── EXERCISE DATA ──

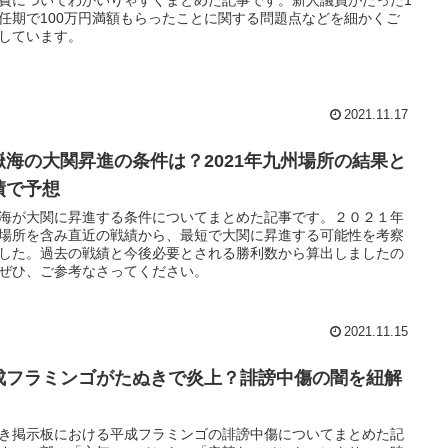
任期で100万円満額もらったことに関する問題点などを細かくご
しています。
2021.11.17
嶽海の大関昇進の条件は？2021年九州場所の結果と
績で予想
海が大関に昇進する条件についてまとめた記事です。２０２１年
場所を含み直近の戦績から、最短で大関に昇進する可能性を考察
した。過去の戦績と今後必要とされる勝利数から算出しましたの
ぜひ、ご参考なさってください。
2021.11.15
成フラミンゴがたぬきで炎上？誹謗中傷の闇を紐解
！
き掲示板における平成フラミンゴの誹謗中傷についてまとめた記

───

### WHAT THE TASK REQUIRES:
Take every entry above and transcribe it exactly, with no pictures in the copy.

### RESPONSE AREA:
任期で100万円満額もらったことに関する問題点などを細かくご
しています。
2021.11.17
嶽海の大関昇進の条件は？2021年九州場所の結果と
績で予想
海が大関に昇進する条件についてまとめた記事です。２０２１年
場所を含み直近の戦績から、最短で大関に昇進する可能性を考察
した。過去の戦績と今後必要とされる勝利数から算出しましたの
ぜひ、ご参考なさってください。
2021.11.15
成フラミンゴがたぬきで炎上？誹謗中傷の闇を紐解
！
き掲示板における平成フラミンゴの誹謗中傷についてまとめた記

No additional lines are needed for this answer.